I guess it is something that can happen quite easily in rural settings with very old property lines. Farmer 1 and 2 agree to some deal and a while later farmer 3 turns up and says "hey that's my land".

bapak•6mo ago
Area doesn't just disappear. I suppose that depending on what's on the land, your area might have a few more potatoes from your northern neighbors and fewer carrots you generously gifted to your southern neighbors.

You could alternatively just deal with your new jagged plot.

Worst case scenario, you're now the owner of the new Turkish Canyon.

georgeburdell•6mo ago
I don’t think there’s a universally accepted solution but in California it would be up to the state to figure it out. It would be a great time to be a Real Estate lawyer after a quake there.
stockresearcher•6mo ago
California has the Cullen Earthquake Act.

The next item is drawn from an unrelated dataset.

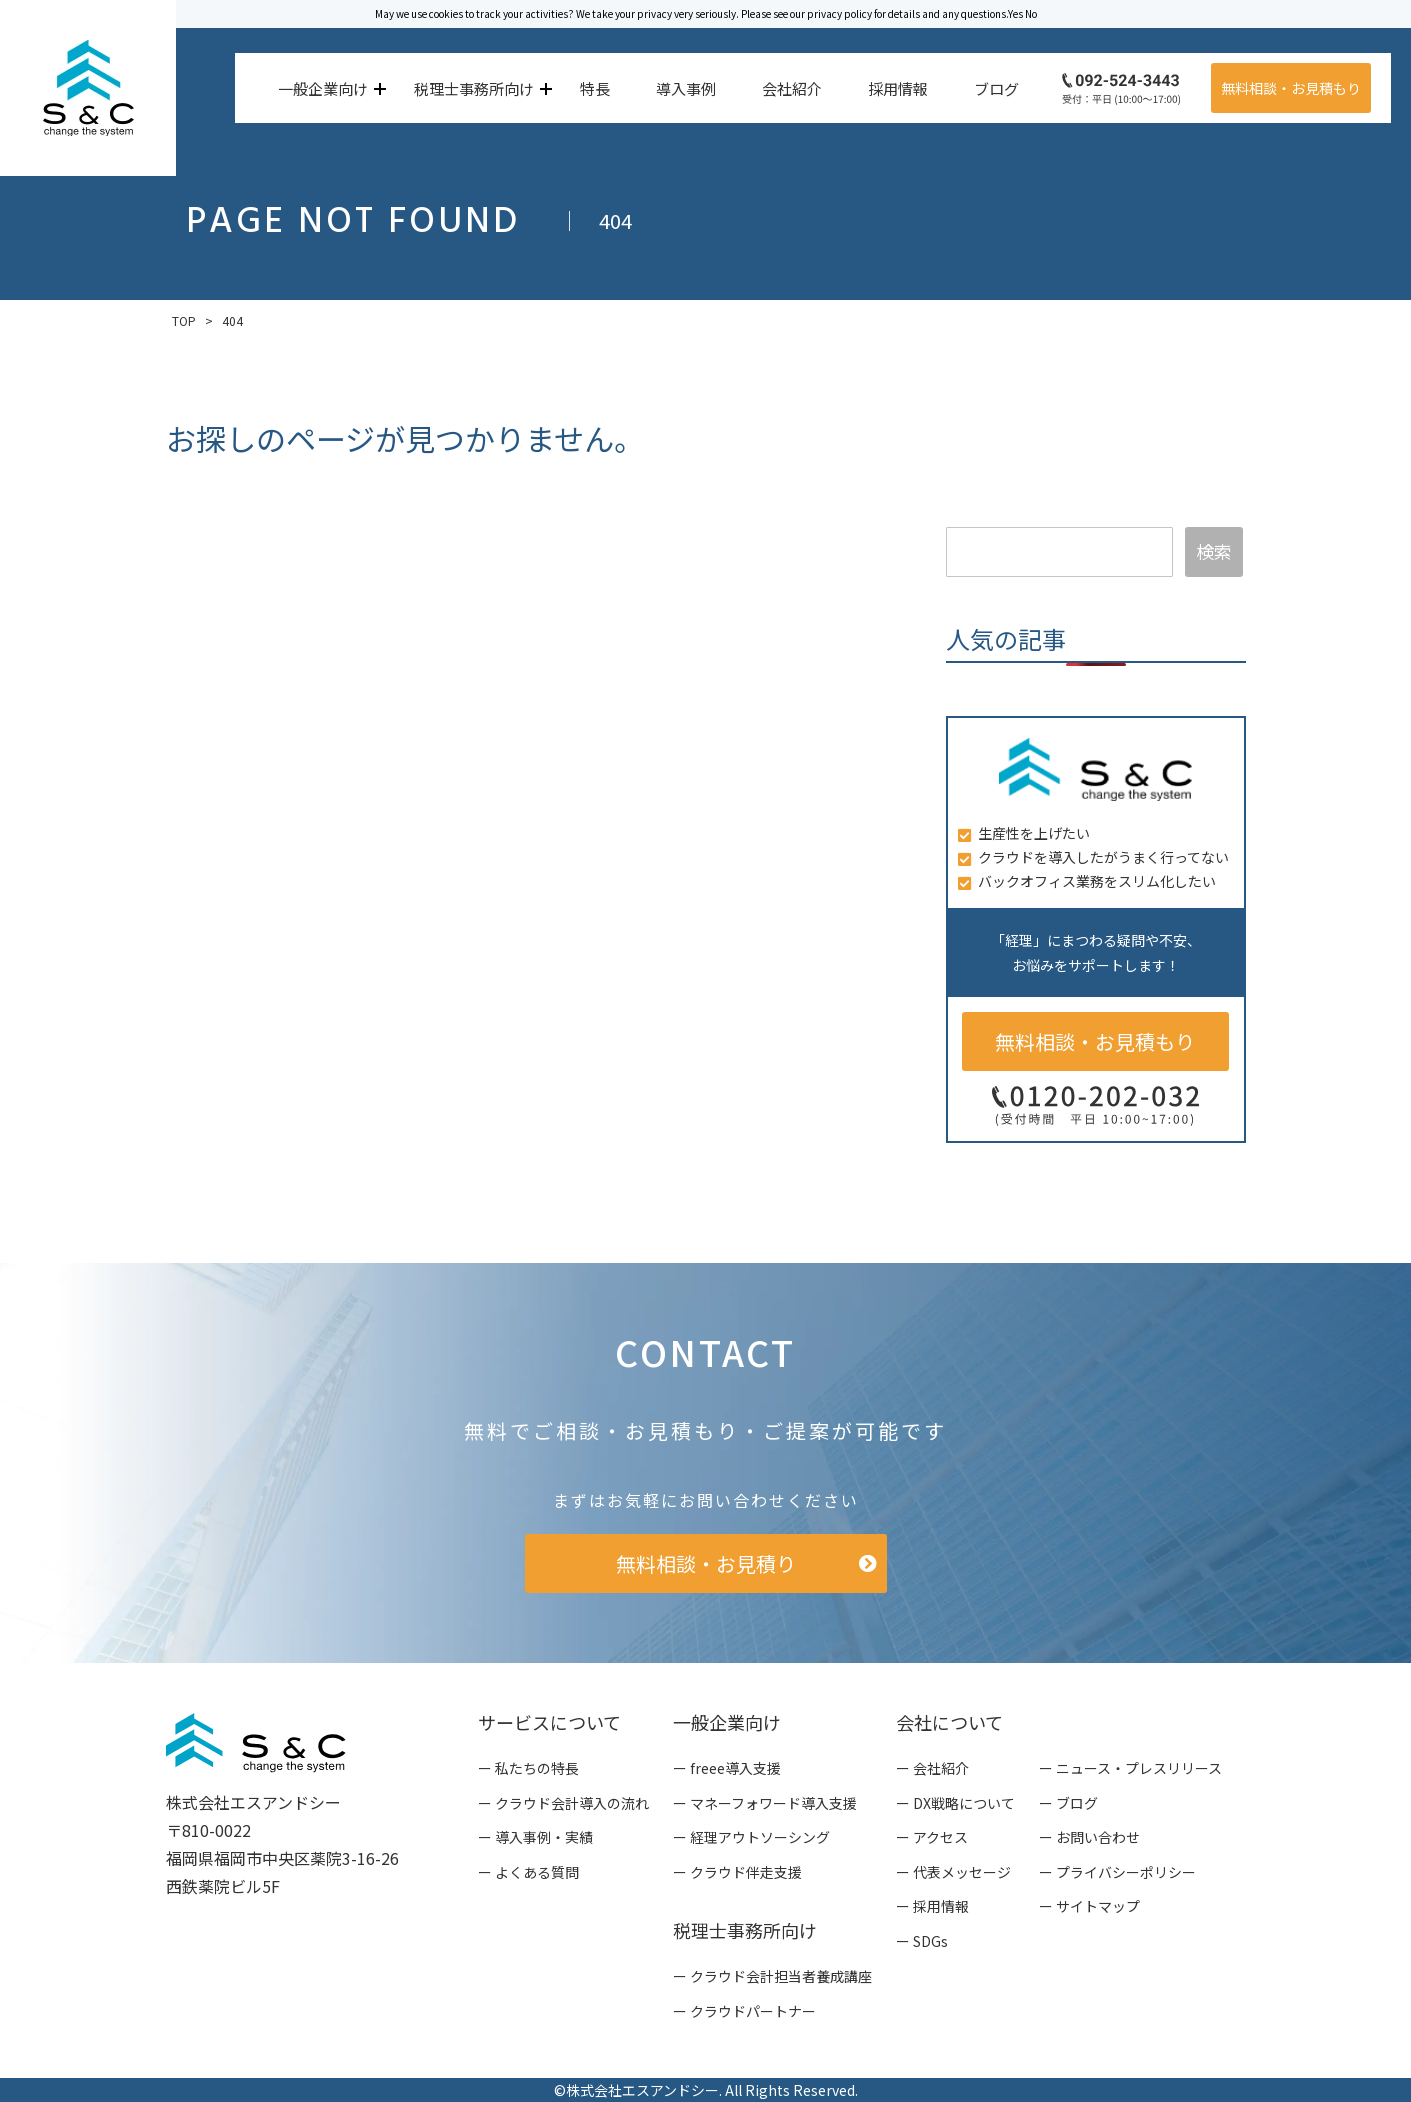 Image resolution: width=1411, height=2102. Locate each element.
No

Essentially one affected party comes up with a proposed solution, files paperwork with the court, and then all the rest of the affected parties get together (under court supervision) to make whatever changes are necessary until the solution is fair. If the court agrees that it is a fair solution, it becomes final.

https://law.justia.com/codes/california/code-ccp/part-2/titl...

dehrmann•6mo ago
> Area doesn't just disappear

Land area does in a subduction zone.

uolmir•6mo ago
Although that land would have already been under water.
dehrmann•6mo ago
There are subduction zones outside oceanic plates:

https://en.wikipedia.org/wiki/Subduction#/media/File:Global_...

rajnathani•6mo ago
I was thinking more about in terms of GPS co-ordinates of Google Maps, etc.
dzdt•6mo ago
Previous discussion: https://news.ycombinator.com/item?id=43959274
duxup•6mo ago
https://youtu.be/dbEYe65eDdw?feature=shared
dang•6mo ago
Added to the top text. Thanks!
jagaerglad•6mo ago
in a sense it's mind blowing that we had images of stars being born, black holes, cells dividing etc before earthquake faults in motion. Like how the process of how they happen have only been inferred until now
schoen•6mo ago
This reminds me of the idea that we know more about some aspects of space than about the ocean. At least, more people have been to the moon than to the deepest point of the ocean!
KennyBlanken•6mo ago
The entire camera clearly dips and then rises during the fault slide. It's not the fault moving in a curved path, it's the camera dipping and rising. You can clearly see that just by placing your finger or mouse cursor on any feature in the video.
apeters•6mo ago
Makes me wonder how much energy the movement "released". Crazy.